EigentSearch-Q+: Enhancing Deep Research Agents with Structured Reasoning Tools
Boer Zhang (Meta), Mingyan Wu (Northeastern University, China), Dongzhuoran Zhou (University of Oslo & Bosch Center of AI), Yuqicheng Zhu (University of Stuttgart & Bosch Center of AI), Wendong Fan (CAMEL-AI.org & Eigent.ai), Puzhen Zhang (CAMEL-AI.org & Eigent.ai), Zifeng Ding (University of Cambridge & Mina AI), Guohao Li (CAMEL-AI.org & Eigent.ai), Yuan He (Amazon)
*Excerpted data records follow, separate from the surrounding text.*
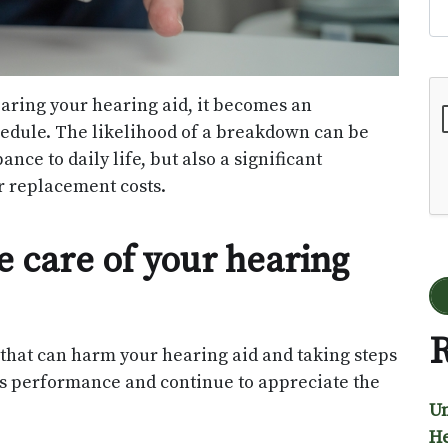
Go
aring your hearing aid, it becomes an
edule. The likelihood of a breakdown can be
nce to daily life, but also a significant
or replacement costs.
e care of your hearing
R
that can harm your hearing aid and taking steps
 its performance and continue to appreciate the
Un
He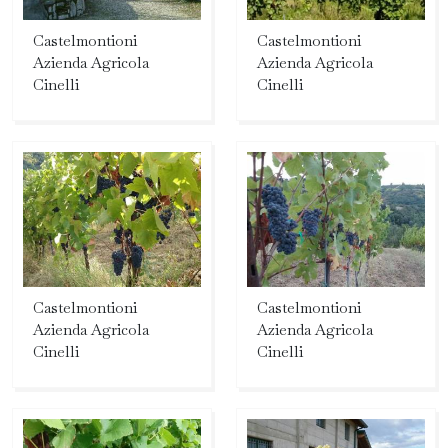
Castelmontioni
Castelmontioni
Azienda Agricola
Azienda Agricola
Cinelli
Cinelli
Castelmontioni
Castelmontioni
Azienda Agricola
Azienda Agricola
Cinelli
Cinelli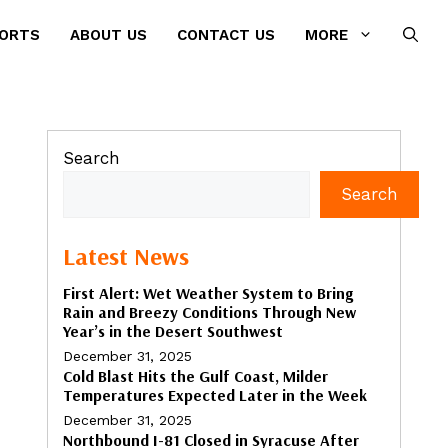
PORTS
ABOUT US
CONTACT US
MORE
Search
Search
Latest News
First Alert: Wet Weather System to Bring
Rain and Breezy Conditions Through New
Year’s in the Desert Southwest
December 31, 2025
Cold Blast Hits the Gulf Coast, Milder
Temperatures Expected Later in the Week
December 31, 2025
Northbound I-81 Closed in Syracuse After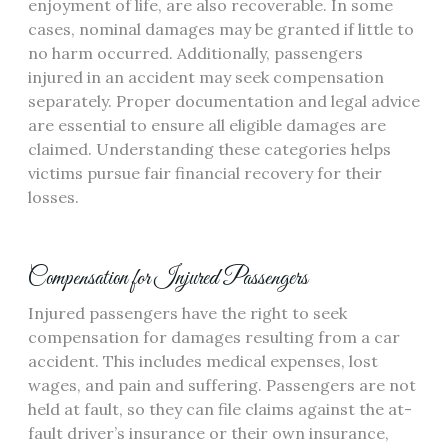
enjoyment of life, are also recoverable. In some
cases, nominal damages may be granted if little to
no harm occurred. Additionally, passengers
injured in an accident may seek compensation
separately. Proper documentation and legal advice
are essential to ensure all eligible damages are
claimed. Understanding these categories helps
victims pursue fair financial recovery for their
losses.
Compensation for Injured Passengers
Injured passengers have the right to seek
compensation for damages resulting from a car
accident. This includes medical expenses, lost
wages, and pain and suffering. Passengers are not
held at fault, so they can file claims against the at-
fault driver’s insurance or their own insurance,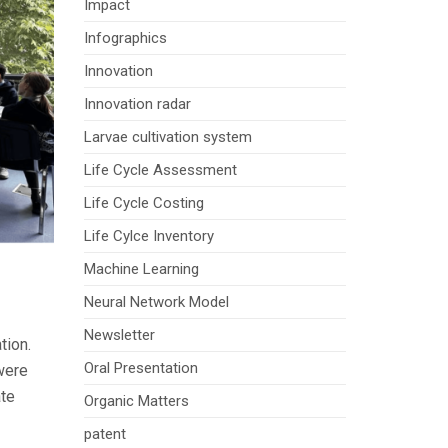
Impact
Infographics
Innovation
Innovation radar
Larvae cultivation system
Life Cycle Assessment
Life Cycle Costing
Life Cylce Inventory
Machine Learning
Neural Network Model
Newsletter
tion.
Oral Presentation
 were
ate
Organic Matters
patent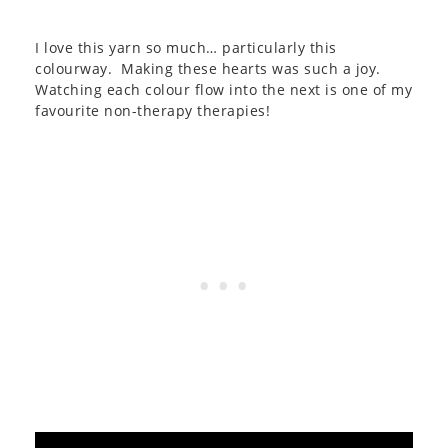
I love this yarn so much… particularly this
colourway. Making these hearts was such a joy.
Watching each colour flow into the next is one of my
favourite non-therapy therapies!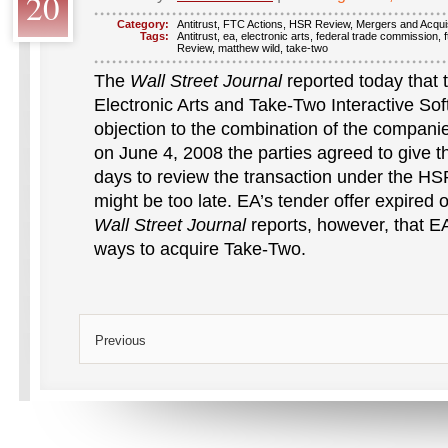
20
Category:
Antitrust
,
FTC Actions
,
HSR Review
,
Mergers and Acquis
Tags:
Antitrust
,
ea
,
electronic arts
,
federal trade commission
,
f
Review
,
matthew wild
,
take-two
The
Wall Street Journal
reported today that
Electronic Arts and Take-Two Interactive Sof
objection to the combination of the companie
on June 4, 2008 the parties agreed to give t
days to review the transaction under the HS
might be too late. EA’s tender offer expired
Wall Street Journal
reports, however, that EA i
ways to acquire Take-Two.
Previous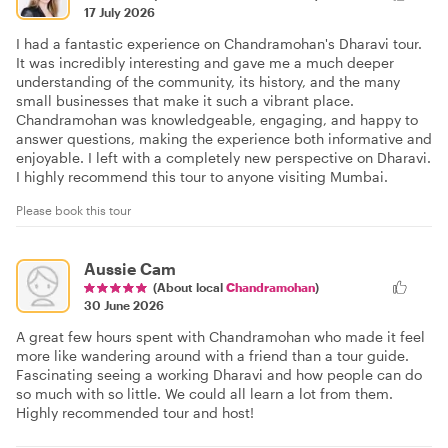
17 July 2026
I had a fantastic experience on Chandramohan's Dharavi tour.
It was incredibly interesting and gave me a much deeper
understanding of the community, its history, and the many
small businesses that make it such a vibrant place.
Chandramohan was knowledgeable, engaging, and happy to
answer questions, making the experience both informative and
enjoyable. I left with a completely new perspective on Dharavi.
I highly recommend this tour to anyone visiting Mumbai.
Please book this tour
Aussie Cam
(About local
Chandramohan
)
30 June 2026
A great few hours spent with Chandramohan who made it feel
more like wandering around with a friend than a tour guide.
Fascinating seeing a working Dharavi and how people can do
so much with so little. We could all learn a lot from them.
Highly recommended tour and host!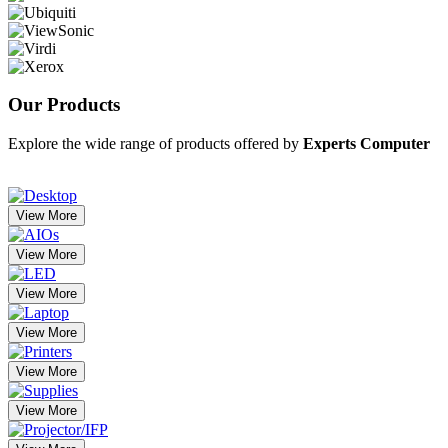
Our
Products
Explore the wide range of products offered by
Experts Computer
View More
View More
View More
View More
View More
View More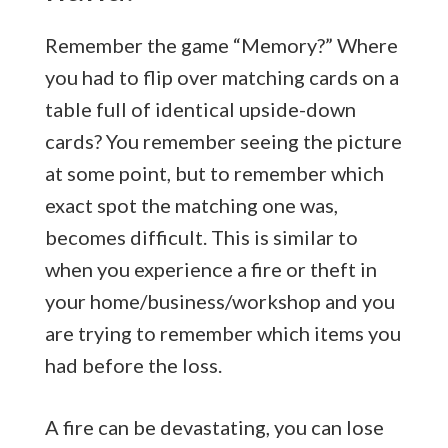
Remember the game “Memory?” Where
you had to flip over matching cards on a
table full of identical upside-down
cards? You remember seeing the picture
at some point, but to remember which
exact spot the matching one was,
becomes difficult. This is similar to
when you experience a fire or theft in
your home/business/workshop and you
are trying to remember which items you
had before the loss.
A fire can be devastating, you can lose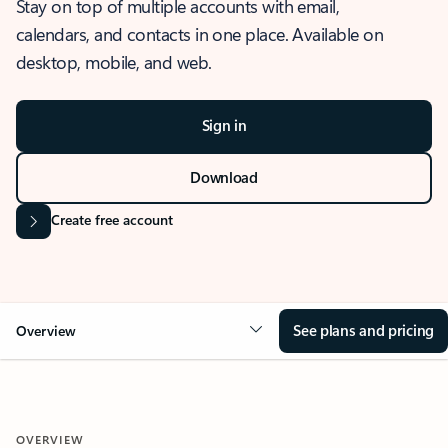
Stay on top of multiple accounts with email,
calendars, and contacts in one place. Available on
desktop, mobile, and web.
Sign in
Download
Create free account
See plans and pricing
Overview
OVERVIEW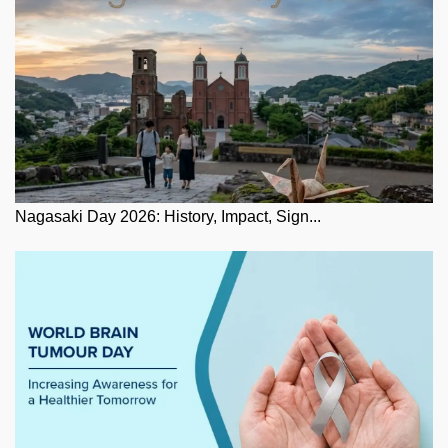
Nagasaki Day 2026: History, Impact, Sign...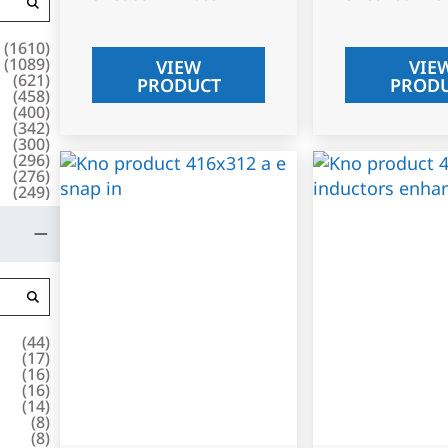
(
1610
)
(
1089
)
VIEW
VIE
(
621
)
PRODUCT
PROD
(
458
)
(
400
)
(
342
)
(
300
)
(
296
)
(
276
)
(
249
)
(
44
)
(
17
)
(
16
)
(
16
)
(
14
)
(
8
)
(
8
)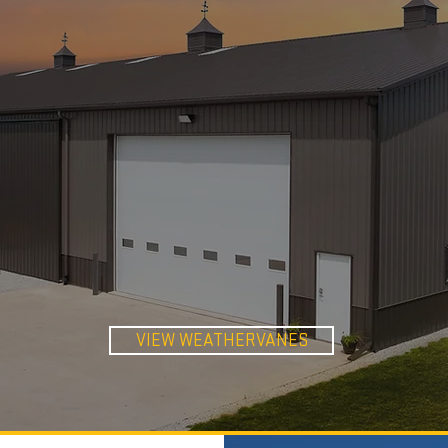
WEATHER-
VANES
VIEW WEATHERVANES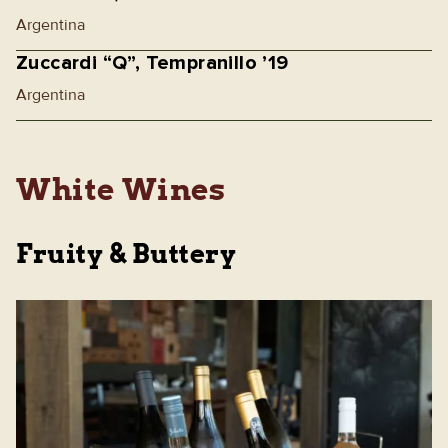
Argentina
Zuccardi “Q”, Tempranillo ’19
Argentina
White Wines
Fruity & Buttery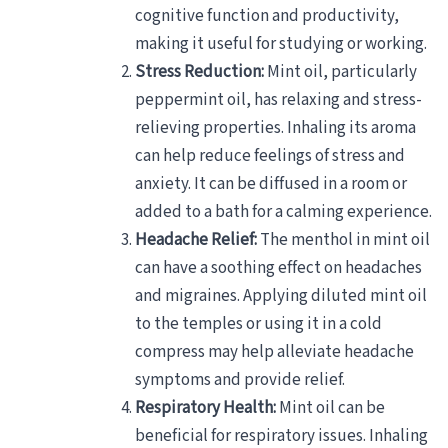
cognitive function and productivity,
making it useful for studying or working.
Stress Reduction:
Mint oil, particularly
peppermint oil, has relaxing and stress-
relieving properties. Inhaling its aroma
can help reduce feelings of stress and
anxiety. It can be diffused in a room or
added to a bath for a calming experience.
Headache Relief:
The menthol in mint oil
can have a soothing effect on headaches
and migraines. Applying diluted mint oil
to the temples or using it in a cold
compress may help alleviate headache
symptoms and provide relief.
Respiratory Health:
Mint oil can be
beneficial for respiratory issues. Inhaling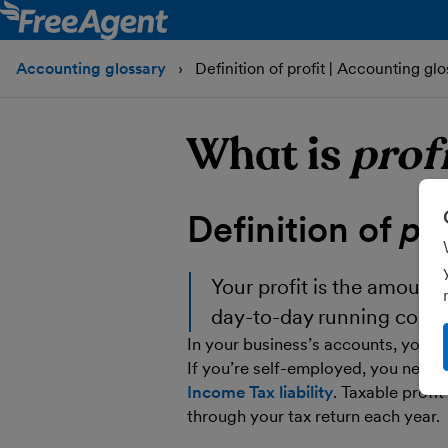
Accounting glossary
Definition of profit | Accounting glo
What is
prof
Definition of
pro
Your
profit
is the amount t
day-to-day running costs
In your business’s accounts, your pr
If you’re self-employed, you need t
Income Tax liability
. Taxable profit
through your tax return each year.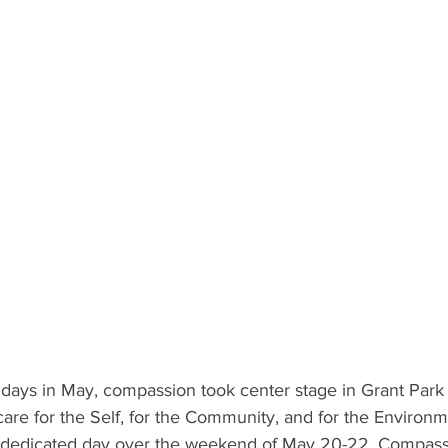
days in May, compassion took center stage in Grant Park a
are for the Self, for the Community, and for the Environ
wn dedicated day over the weekend of May 20-22. Compas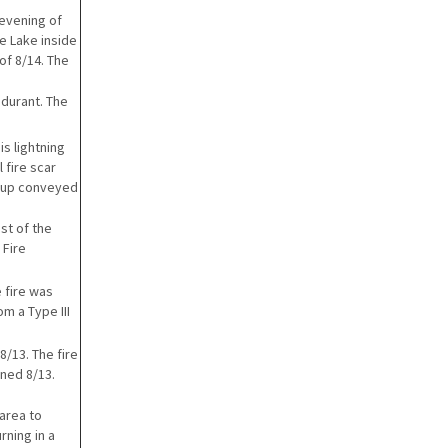
 evening of
oe Lake inside
of 8/14. The
ndurant. The
s lightning
 fire scar
e- up conveyed
st of the
 Fire
e fire was
m a Type III
8/13. The fire
ined 8/13.
area to
rning in a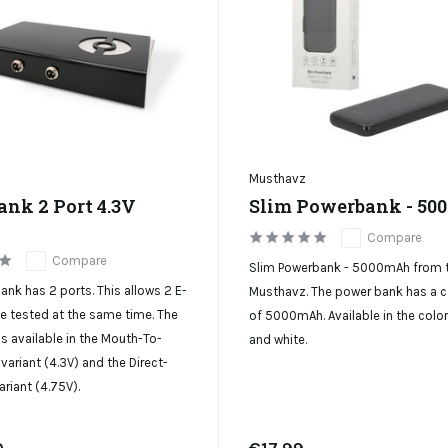
Musthavz
ank 2 Port 4.3V
Slim Powerbank - 5
Compare
Compare
Slim Powerbank - 5000mAh from 
ank has 2 ports. This allows 2 E-
Musthavz. The power bank has a c
be tested at the same time. The
of 5000mAh. Available in the colo
s available in the Mouth-To-
and white.
variant (4.3V) and the Direct-
ariant (4.75V).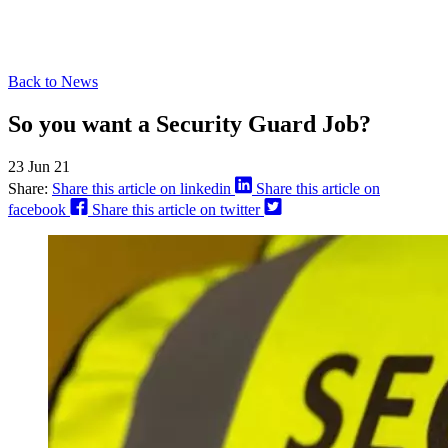
Back to News
So you want a Security Guard Job?
23 Jun 21
Share:
Share this article on linkedin
Share this article on
facebook
Share this article on twitter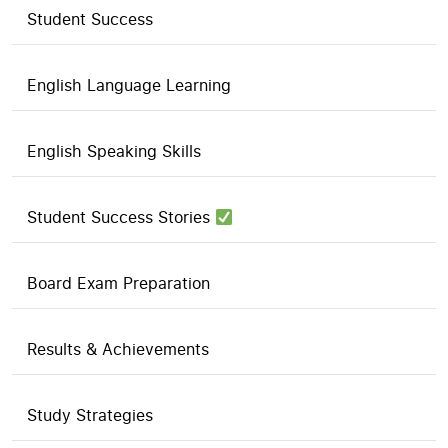
Student Success
English Language Learning
English Speaking Skills
Student Success Stories
Board Exam Preparation
Results & Achievements
Study Strategies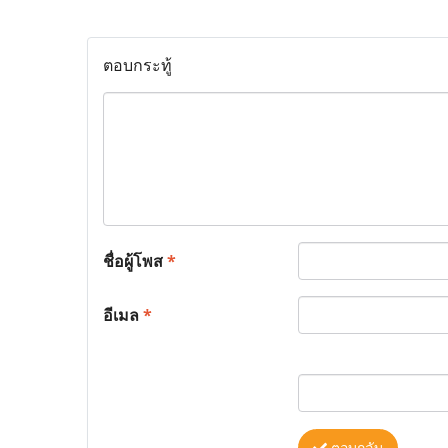
ตอบกระทู้
ชื่อผู้โพส
*
อีเมล
*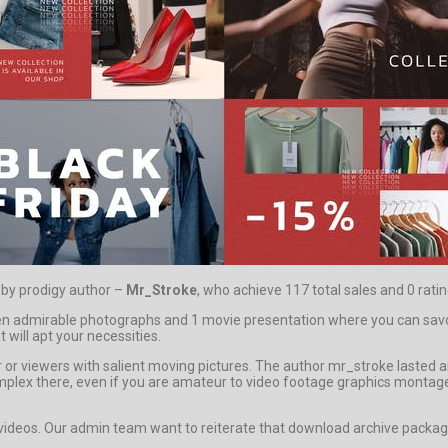
d by prodigy author –
Mr_Stroke
, who achieve 117 total sales and 0 ratin
admirable photographs and 1 movie presentation where you can savour 
 will apt your necessities.
uyer or viewers with salient moving pictures. The author mr_stroke laste
s complex there, even if you are amateur to video footage graphics montag
s videos. Our admin team want to reiterate that download archive package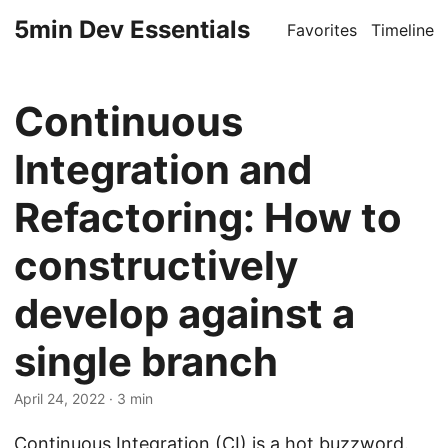
5min Dev Essentials
Favorites
Timeline
Continuous
Integration and
Refactoring: How to
constructively
develop against a
single branch
April 24, 2022
· 3 min
Continuous Integration (CI) is a hot buzzword.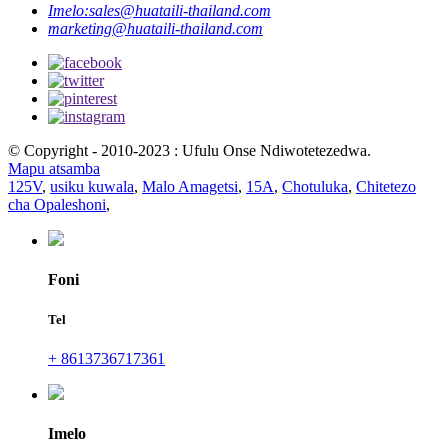
Imelo:
sales@huataili-thailand.com
marketing@huataili-thailand.com
© Copyright - 2010-2023 : Ufulu Onse Ndiwotetezedwa.
Mapu atsamba
125V
,
usiku kuwala
,
Malo Amagetsi
,
15A
,
Chotuluka
,
Chitetezo
cha Opaleshoni
,
Foni
Tel
+ 8613736717361
Imelo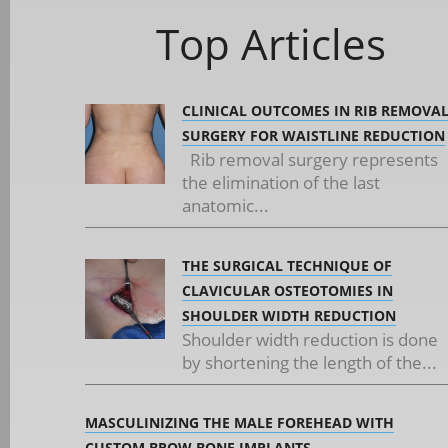
Top Articles
CLINICAL OUTCOMES IN RIB REMOVA
SURGERY FOR WAISTLINE REDUCTION
Rib removal surgery represents
the elimination of the last
anatomic...
THE SURGICAL TECHNIQUE OF
CLAVICULAR OSTEOTOMIES IN
SHOULDER WIDTH REDUCTION
Shoulder width reduction is done
by shortening the length of the...
MASCULINIZING THE MALE FOREHEAD WITH
CUSTOM BROW BONE IMPLANTS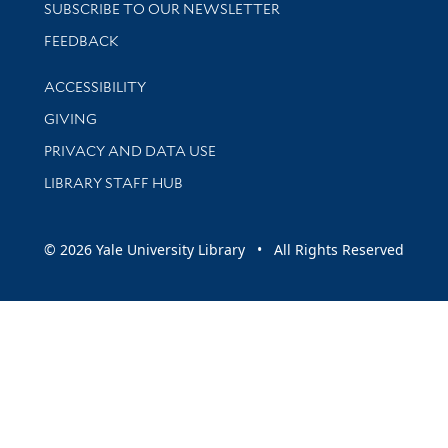
SUBSCRIBE TO OUR NEWSLETTER
Stay updated with library news and events
FEEDBACK
Library Information
ACCESSIBILITY
GIVING
PRIVACY AND DATA USE
LIBRARY STAFF HUB
© 2026 Yale University Library • All Rights Reserved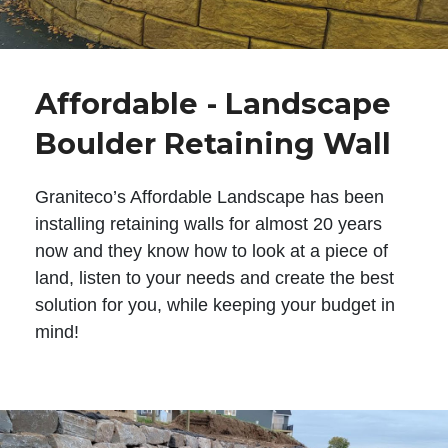
Affordable - Landscape
Boulder Retaining Wall
Graniteco’s Affordable Landscape has been
installing retaining walls for almost 20 years
now and they know how to look at a piece of
land, listen to your needs and create the best
solution for you, while keeping your budget in
mind!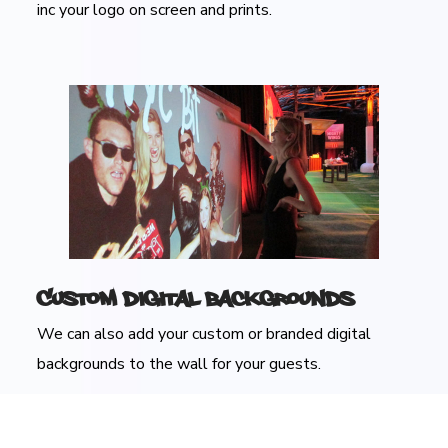
inc your logo on screen and prints.
Custom Digital Backgrounds
We can also add your custom or branded digital
backgrounds to the wall for your guests.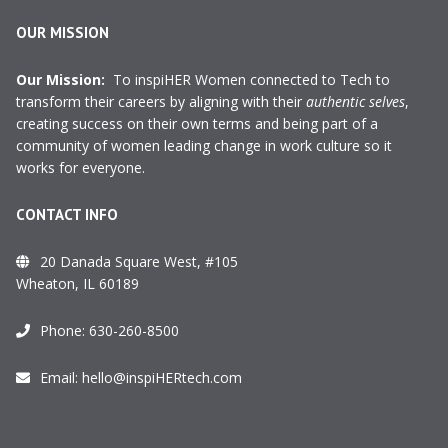
OUR MISSION
Our Mission:
To inspiHER Women connected to Tech to
transform their careers by aligning with their
authentic selves
,
creating success on their own terms and being part of a
community of women leading change in work culture so it
works for everyone.
CONTACT INFO
20 Danada Square West, #105
Wheaton, IL 60189
Phone:
630-260-8500
Email:
hello@inspiHERtech.com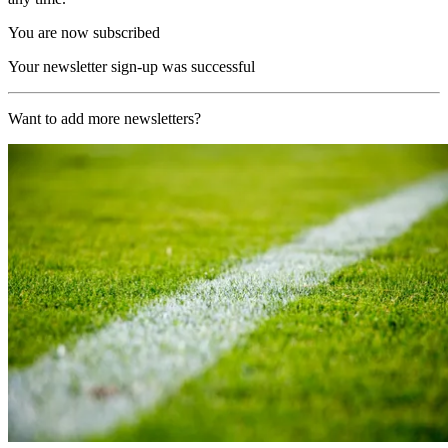
You are now subscribed
Your newsletter sign-up was successful
Want to add more newsletters?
Architectural Patterns & Composition
Summary
A set of structured query and evidence processing tools that make web search more deliberate for deep research agents, improving accuracy across four benchmarks.
Description
Deep research requires reasoning over web evidence to answer open-ended questions, and it is a core capability for AI agents. Yet many deep research agents still rely on implicit, unstructured search behavior that causes redundant exploration and brittle evidence aggregation. Motivated by Anthropic's "think" tool paradigm and insights from the information-retrieval literature, we introduce Q+, a set of query and evidence processing tools that make web search more deliberate by guiding query planning, monitoring search progress, and extracting evidence from long web snapshots. We integrate Q+ into the browser sub-agent of Eigent, an open-source, production-ready multi-agent workforce for computer use, yielding EigentSearch-Q+. Across four benchmarks (SimpleQA-Verified, FRAMES, WebWalkerQA, and X-Bench DeepSearch), Q+ improves Eigent's browser agent benchmark-size-weighted average accuracy by 3.0, 3.8, and 0.6 percentage points (pp) for GPT-4.1, GPT-5.1, and Minimax M2.5 model backends, respectively. Case studies further suggest that EigentSearch-Q+ produces more coherent tool-calling trajectories by making search progress and evidence handling explicit.